Did you know that a 27-story luxury high-rise apartment is planned for Union Square? Or that the City approved over 200 parcels in Union Square to be taken by eminent domain? Or that even after more than 150 Somerville residents showed up at the meeting to protest it, the unelected Planning Board gave the developers at Assembly Square a waiver from the city ordinance that requires 20% affordable housing in new developments?
You shouldn't hear about these things only after they have been approved. The city has a state-of-the-art system for notifying citizens about parades and snow emergencies. When it comes to important matters that the Board of Aldermen in considering, there is only silence. We can do better.
Information about planning and zoning board meetings are only mailed to property owners, not the rental tenants who will live next door to the projects that get approved. How can residents engage with local government and consider the issues if they aren't actively informed of the city's business? We can do better.
Accountability & Campaign Finance
You should have easy and frequent access to your Alderman. I live and work in Union Square. I will hold frequent office hours and return your phone calls. Above all, I believe that holding political office is a public service – not a career.
I’m not accepting any contributions from real estate developers because I believe your alderman should only work for you. Your voice as a resident of Somerville should help define how Somerville evolves, and then the city can find developers who will fit into that vision.
Somerville should be prioritizing green spaces, civic spaces, playgrounds & parks to keep this community livable–and fighting for them in the deals we negotiate with developers.
We need action to address the growing opioid epidemic affecting us all, and services to help families in the most need. We should also strive to lead the way in fighting the childhood obesity epidemic.
Commercial tax receipts are typically triple those of similarly-sized residential properties. Increasing commercial development would allow Somerville to fund our schools and public services adequately and substantially reduce residential property taxes.

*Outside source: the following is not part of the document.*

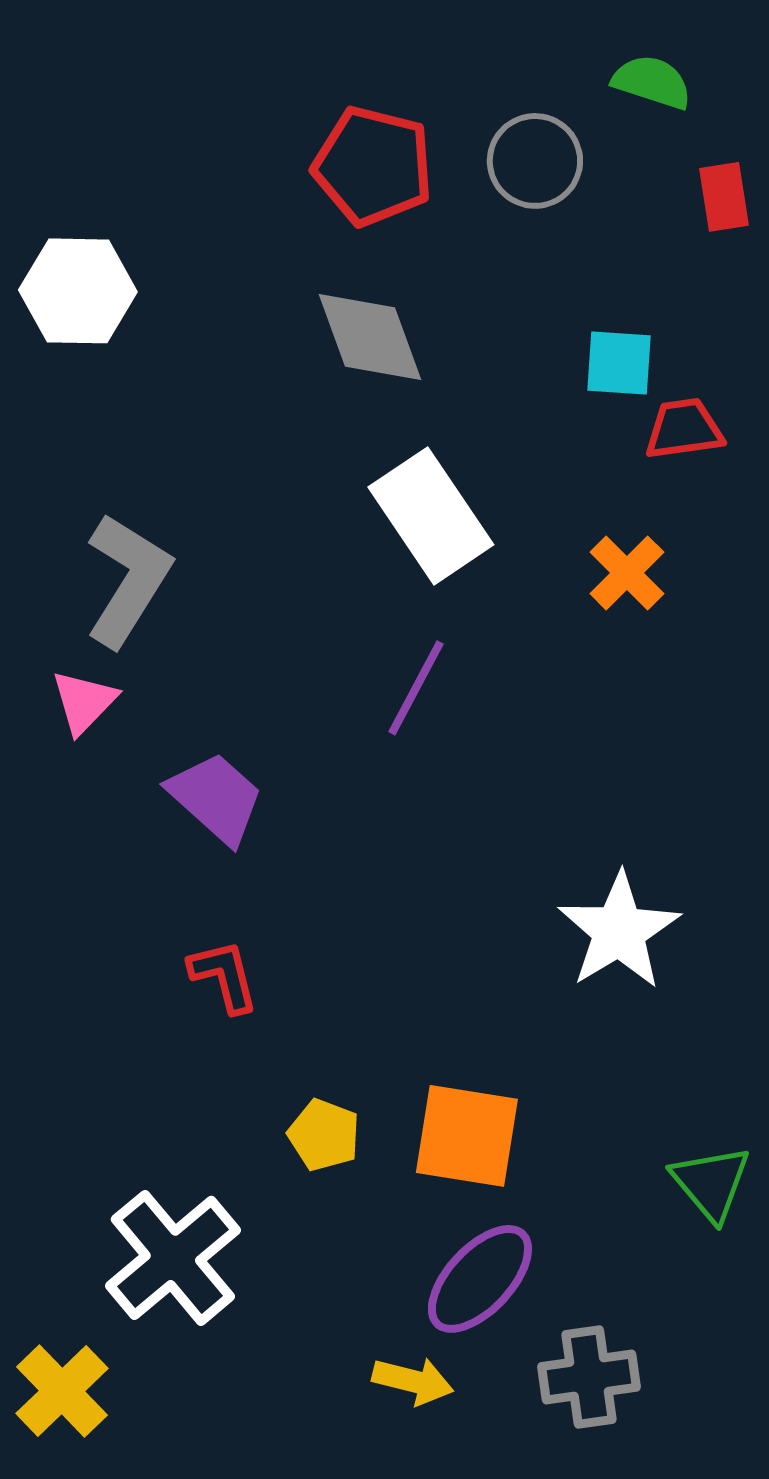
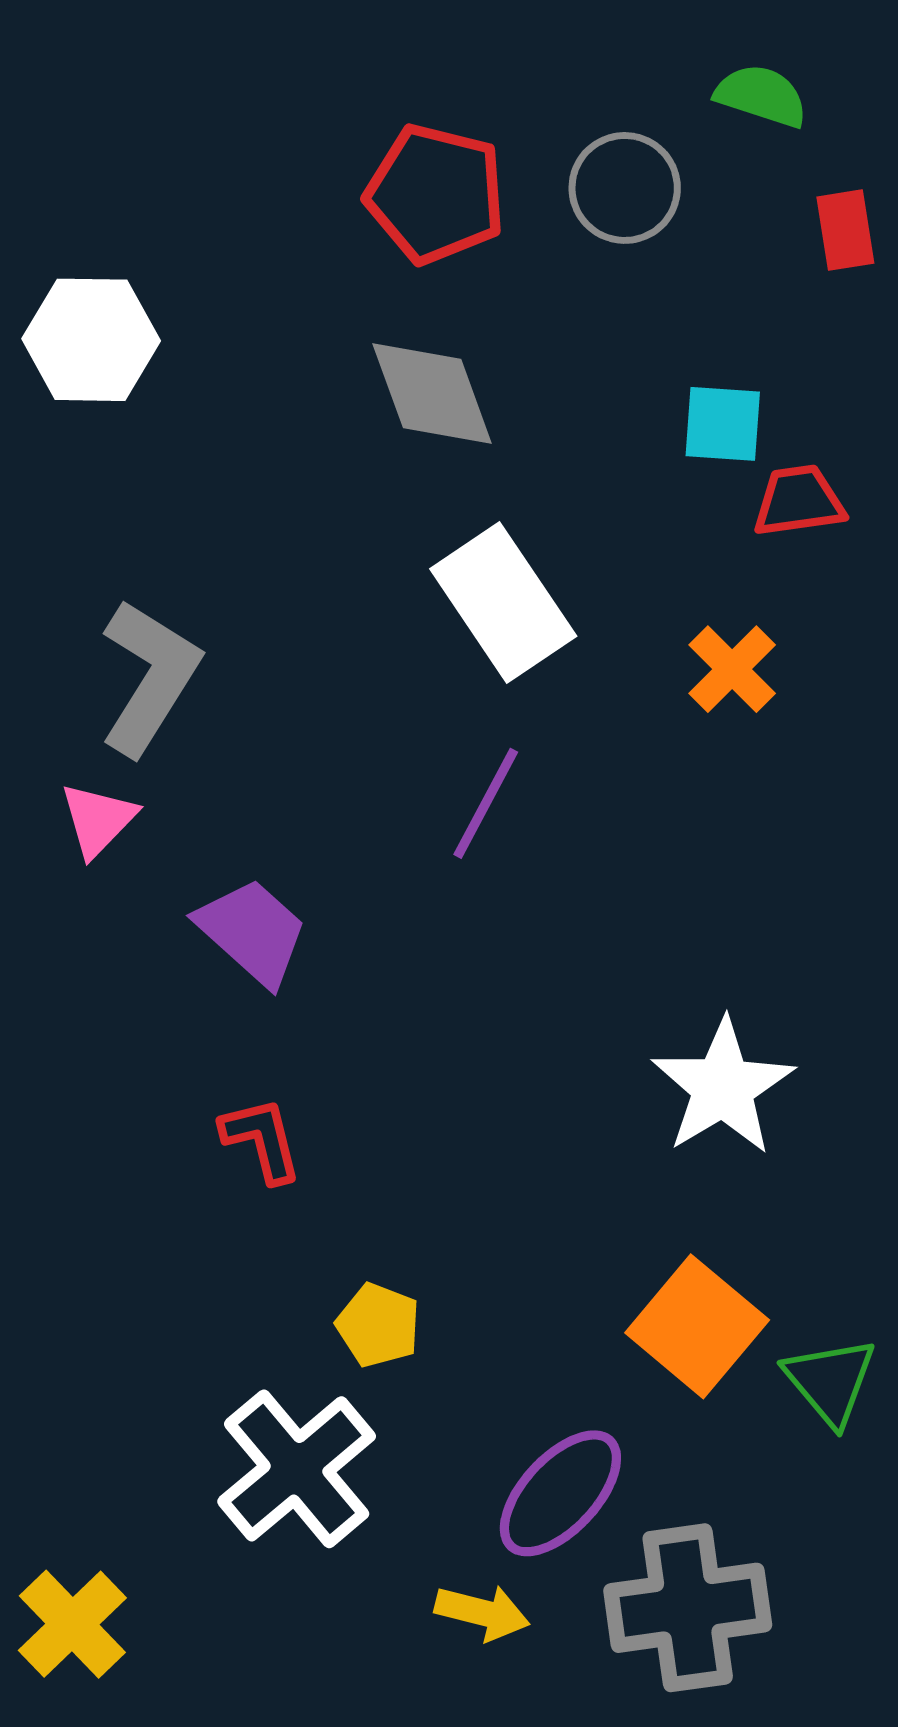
orange square: (467, 1136) -> (697, 1326), moved, turned 31
white cross: (173, 1258) -> (297, 1469), moved
gray cross: (589, 1377) -> (688, 1608), size x1.4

In addition to increased tax revenues, expanded local employment would also reduce the amount of traffic and pollution our city already suffers from, reduce parking pressure in our neighborhoods, and enable us to improve walking and biking safety in our intersections.
Union Square zoning has been completed, but there are opportunities to ensure that new development all across Somerville is biased heavily towards expanding our jobs and tax base while incentivizing creative housing across a range of income levels. While the mayor and Board of Aldermen didn't negotiate the strong terms I would have liked to see in Union Square and Assembly Square, there is still a role for an activist board to ensure that developers pay their fair share.

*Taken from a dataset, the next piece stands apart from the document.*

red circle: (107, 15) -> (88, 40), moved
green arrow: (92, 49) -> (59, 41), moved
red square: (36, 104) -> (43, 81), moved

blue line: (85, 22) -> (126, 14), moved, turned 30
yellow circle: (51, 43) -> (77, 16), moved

Whether you own or rent, you are feeling the squeeze. I've talked to renters who are forced to move every year by rising rents and doubt they'll ever be able to afford to buy. I've talked to older residents on fixed incomes being forced out of their homes by rising real estate taxes and utility rates. I've talked to families who have lived in the same house for generations who are now finding their adult children can't buy homes nearby, and are instead being pushed out to other cities. We need bold action to preserve the community we all share whether we've been here three years or three generations. We can do better.
Benevolent Landlord Tax Credit
The city should develop a robust program of incentives for landlords who rent units in the multi-family homes and triple deckers where they live to keep rental costs as low as possible. Multi-family homes make up a large part of Somerville's rental properties and most landlords don't want to raise rents past a level they know their long-term neighbor tenants can afford–but with rising property taxes they often don't have a choice. A Benevolent Landlord Tax Credit will reduce the property taxes for live-in landlords who commit to keeping rents affordable.
Right of First Refusal Law
This would mean that when an owner sells a property with rental units, the first opportunity to buy would go to the tenants already living there. Tenants can form co-ops and purchase the homes they rent together; immediately stabilizing the neighborhood, preventing displacement, slowing gentrification, increasing homeownership, and helping to nurture the sense of community here in Somerville.
It doesn't hurt the seller in any way–and it doesn't cost the city a dime. It has worked in cities like Washington D.C. and it can work here in Somerville.
Community Land Trusts
Purchasers work in cooperation with the CLT to buy property, leaving ownership of the Land in the Trust while retaining ownership of their buildings.
These organizations help tenants purchase properties by reducing costs, since their mortgage only needs to cover the building and not the land beneath it. This is another proven method for preserving affordable housing while putting community members and residents in the driver's seat in terms of governing their own neighborhood.
The Champlain Housing Trust in Burlington, VT and the Dudley Neighbors Incorporated in Boston are leading local examples of Land Trusts. As of 2014 there were over 260 Community Land Trusts in 46 states. Somerville should have one, and I'll be pushing to make that happen immediately.